WaMu's Failure Reveals Regulator Bumbling
A new Treasury investigation will conclude that the FDIC and Office of Thrift Supervision (OTS) are both to blame for failing to properly supervise Washington Mutual (WaMu) prior to its spectacular failure, according the New York Times. The newspaper managed to secure a draft the report early, so the document's precise findings remain unclear at this time. But according to the Times, the regulators often clashed over the bank before its major inadequacies became apparent.
Overall, OTS did a poor job evaluating the bank. The NY Times reports:
Although regulators found problems with the quality of the mortgages it had originated and with the wholesale loans it bought through outside brokers and banks, the office consistently deemed WaMu "fundamentally sound," giving it a rating of 2, the second-highest on a five-point scale used to assess a bank's condition, from 2001-7. Moreover, the office relied on WaMu's own tracking system to follow up on regulators' findings.
The office did not lower the rating to 3 ("exhibits some degree of supervisory concern") until February 2008, and to 4 ("unsafe and unsound") until September 2008, days before WaMu collapsed. "It is difficult to understand how O.T.S. continued to assign WaMu a composite 2 rating year after year," the report found.
The FDIC recognized some of the problems the OTS overlooked, but failed to act:
But the report also leveled unexpectedly sharp criticism at the F.D.I.C., which by July 2008 concluded that the bank needed $5 billion in capital to withstand future potential losses.

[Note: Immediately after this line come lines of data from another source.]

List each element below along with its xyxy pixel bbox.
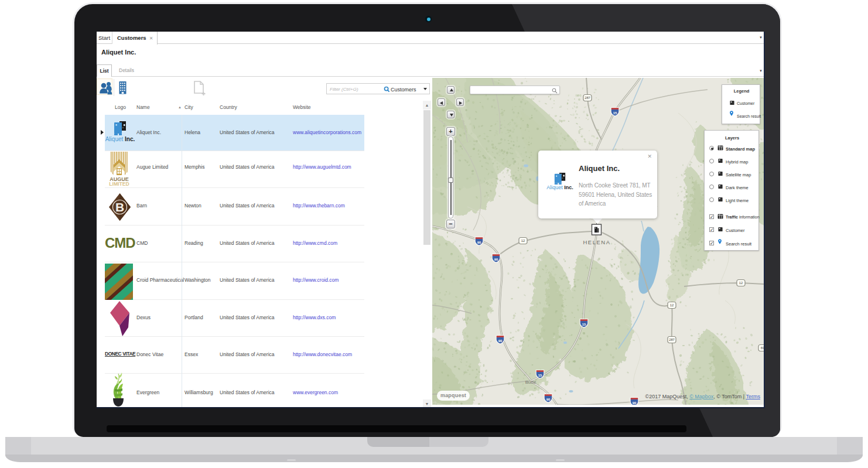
- svg-text:HELENA: HELENA: [583, 239, 610, 245]
- svg-text:LIMITED: LIMITED: [109, 181, 129, 187]
- svg-text:90: 90: [633, 401, 637, 405]
- svg-text:Butte: Butte: [525, 380, 536, 385]
- svg-text:287: 287: [669, 338, 675, 341]
- svg-text:90: 90: [494, 258, 498, 261]
- svg-text:15: 15: [538, 374, 542, 377]
- svg-text:90: 90: [498, 339, 503, 343]
- svg-text:12: 12: [521, 239, 525, 242]
- svg-text:287: 287: [585, 96, 590, 100]
- svg-text:12: 12: [739, 281, 743, 285]
- svg-text:90: 90: [546, 398, 551, 401]
- svg-text:15: 15: [582, 323, 586, 326]
- svg-text:12: 12: [670, 303, 674, 307]
- svg-text:90: 90: [477, 241, 481, 244]
- svg-text:B: B: [115, 200, 124, 214]
- svg-text:69: 69: [761, 346, 764, 350]
- svg-text:15: 15: [613, 111, 617, 115]
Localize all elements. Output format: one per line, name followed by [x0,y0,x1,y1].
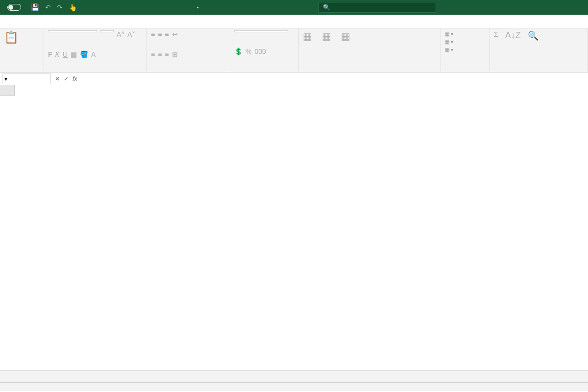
number-format-select[interactable] [234,30,288,32]
increase-font-icon[interactable]: A^ [117,30,124,38]
fx-icon[interactable]: fx [73,75,77,82]
align-mid-icon[interactable]: ≡ [158,30,162,38]
bold-icon[interactable]: F [48,50,52,58]
formula-bar: ▾ ✕ ✓ fx [0,73,588,85]
toggle-icon[interactable] [7,4,21,11]
align-left-icon[interactable]: ≡ [151,50,155,58]
font-color-icon[interactable]: A [91,50,96,58]
percent-icon[interactable]: % [245,48,251,55]
autosave-toggle[interactable] [5,4,21,11]
ribbon: 📋 A^ A˅ F K U ▦ 🪣 A ≡ ≡ ≡ ↩ ≡ ≡ [0,28,588,73]
search-icon: 🔍 [323,4,330,11]
currency-icon[interactable]: 💲 [234,48,243,55]
merge-icon[interactable]: ⊞ [172,50,178,58]
cancel-icon[interactable]: ✕ [55,75,60,82]
underline-icon[interactable]: U [63,50,68,58]
row-headers [0,96,15,370]
menu-bar [0,15,588,28]
wrap-icon[interactable]: ↩ [172,30,178,38]
insert-cells[interactable]: ▦ ▾ [445,30,486,38]
align-top-icon[interactable]: ≡ [151,30,155,38]
font-size-select[interactable] [100,30,114,32]
find-icon[interactable]: 🔍 [528,31,539,41]
name-box[interactable]: ▾ [2,74,51,84]
accept-icon[interactable]: ✓ [64,75,69,82]
cell-styles-icon[interactable]: ▦ [341,31,350,42]
format-cells[interactable]: ▦ ▾ [445,46,486,54]
paste-icon[interactable]: 📋 [4,30,19,44]
autosum-icon[interactable]: Σ [494,30,498,38]
font-name-select[interactable] [48,30,97,32]
align-bot-icon[interactable]: ≡ [165,30,169,38]
table-format-icon[interactable]: ▦ [322,31,331,42]
comma-icon[interactable]: 000 [254,48,266,55]
select-all-corner[interactable] [0,85,15,96]
fill-color-icon[interactable]: 🪣 [80,50,88,58]
title-bar: 💾 ↶ ↷ 👆 • 🔍 [0,0,588,15]
search-box[interactable]: 🔍 [318,2,436,13]
italic-icon[interactable]: K [55,50,60,58]
status-bar [0,382,588,391]
redo-icon[interactable]: ↷ [57,3,63,11]
align-right-icon[interactable]: ≡ [165,50,169,58]
border-icon[interactable]: ▦ [71,50,77,58]
save-icon[interactable]: 💾 [31,3,39,11]
sheet-tabs [0,370,588,382]
sort-icon[interactable]: A↓Z [505,30,521,40]
document-title: • [77,4,318,10]
decrease-font-icon[interactable]: A˅ [127,30,135,38]
undo-icon[interactable]: ↶ [45,3,51,11]
delete-cells[interactable]: ▦ ▾ [445,38,486,46]
cond-format-icon[interactable]: ▦ [303,31,312,42]
sheet-area [0,85,588,370]
touch-icon[interactable]: 👆 [69,3,77,11]
align-center-icon[interactable]: ≡ [158,50,162,58]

The report said the F.D.I.C., which had questioned the Office of Thrift Supervision's assessments of the bank's soundness, could have stepped in earlier and acted as the primary regulator, but decided "it was easier to use moral suasion to attempt to convince the O.T.S. to change its rating."
So much for the benefits of regulator coordination? That pressure on the part of the FDIC obviously failed to do the trick quickly enough. When the bank eventually did run into trouble, the OTS wanted to rehabilitate it, while the FDIC wanted a more aggressive effort to reduce the cost of WaMu's potential failure.
Ultimately, the report concludes that the FDIC should make its own risk assessments of systemically risky banks going forward, says the Times. That seems sensible, given this lesson courtesy of Wamu.
But this incident also could have some broader consequences for the financial reform push in Congress right now. The legislation seeks to eliminate some bank regulator overlap. This incident indicates that is probably a good idea. Moreover, both the House and Senate versions of regulation would abolish the OTS. The WaMu debacle would support this move as well.
Yet would the FDIC have acted if it was the bank's sole regulator? Then it wouldn't have needed to pressure OTS to revise its ratings. Maybe, maybe not. If the FDIC was so certain that WaMu's situation demanded more aggressive action, then it's hard to imagine why it would have sat back and waited for OTS to get its act together. Instead, it probably just did not want to appear to be too aggressive of a regulator. That problem could persist even if overlap is eliminated. A lesson from the crisis is not only that regulators need to pay more attention, but that they must enforce the consequences of their findings. Observation isn't enough to avoid another crisis if paired with inaction.